Scaling: The performance advantage scales well. Testing on 3B, 9B, and 27B models shows consistent improvements. The token scaling curve (performance over the course of training) demonstrates that benefits are maintained throughout the training process.

Stability Analysis: Visualizations of the learned mixing matrices show that mHC produces stable, well-behaved patterns. In contrast, HC produces extreme values in some entries and near-zero in others—the hallmark of instability.

Why This Matters

On the surface, this is a technical fix to a technical problem. But the implications are broader.

First, it demonstrates that theoretical elegance and practical efficiency aren’t always at odds. By understanding the mathematics deeply, the researchers found a solution that is theoretically grounded, practically efficient, and empirically effective.
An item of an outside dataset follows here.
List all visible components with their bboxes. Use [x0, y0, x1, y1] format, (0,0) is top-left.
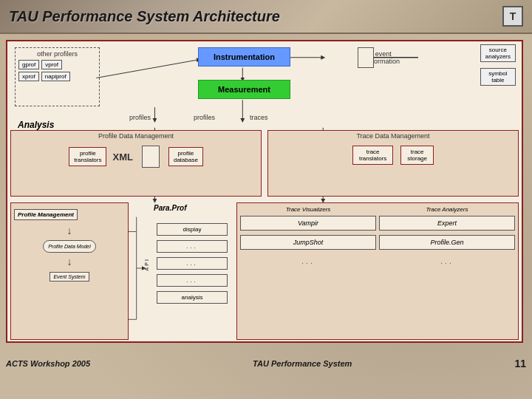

Second, it opens new directions for architecture design. Rather than treating residual connections as fixed and unchangeable, mHC shows how to extend them while preserving their stability properties. This suggests other manifolds might be worth exploring for different objectives.
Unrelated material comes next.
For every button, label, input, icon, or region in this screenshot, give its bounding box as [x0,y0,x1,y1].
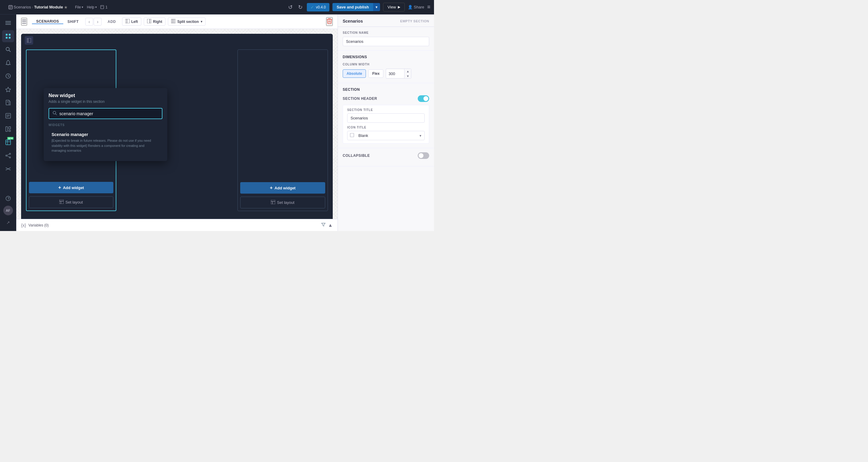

Third, it’s a reminder that scaling AI isn’t just about bigger models and more data. It’s about getting the architecture right. Many papers focus on what networks learn, but this work focuses on how they learn—the underlying dynamics of training. These dynamics matter more than people often appreciate.

Looking Forward

The authors note that their framework is general. While they use doubly stochastic matrices, other manifold constraints could be explored. Perhaps different constraints would optimize different trade-offs between stability and expressivity. Perhaps some manifolds would be better for certain types of tasks.

They also emphasize that this work is about macro-architecture—the overall topology of how layers connect. Most recent AI research focuses on micro-architecture (how individual attention heads or feed-forward layers work) or scaling laws (how performance improves with more parameters and data). But macro-architecture—how layers talk to each other—deserves more attention.

The practical impact is already clear: DeepSeek has integrated mHC into their large-scale training pipeline and reports that it enables stable training at scale with meaningful performance improvements. As models continue to grow larger and deeper, techniques like this become increasingly important.

Conclusion

The mHC paper is a masterclass in how to solve a hard problem. The researchers identified a real instability issue in a promising new architecture, diagnosed the root cause mathematically, found an elegant solution using classical mathematics, engineered it efficiently, and validated it empirically at scale.

It’s a reminder that progress in AI isn’t always about novel ideas from scratch. Sometimes it’s about understanding existing ideas deeply enough to see where they break, and having the mathematical sophistication to fix them in ways that preserve their benefits.

As large language models become increasingly central to AI systems, the stability and efficiency of their training becomes more critical. Techniques like mHC—which improve both—will likely become standard practice. And who knows? The manifold-constrained approach might inspire new architectural innovations that we haven’t even imagined yet.

The tower of blocks is now more stable. And researchers can continue building higher.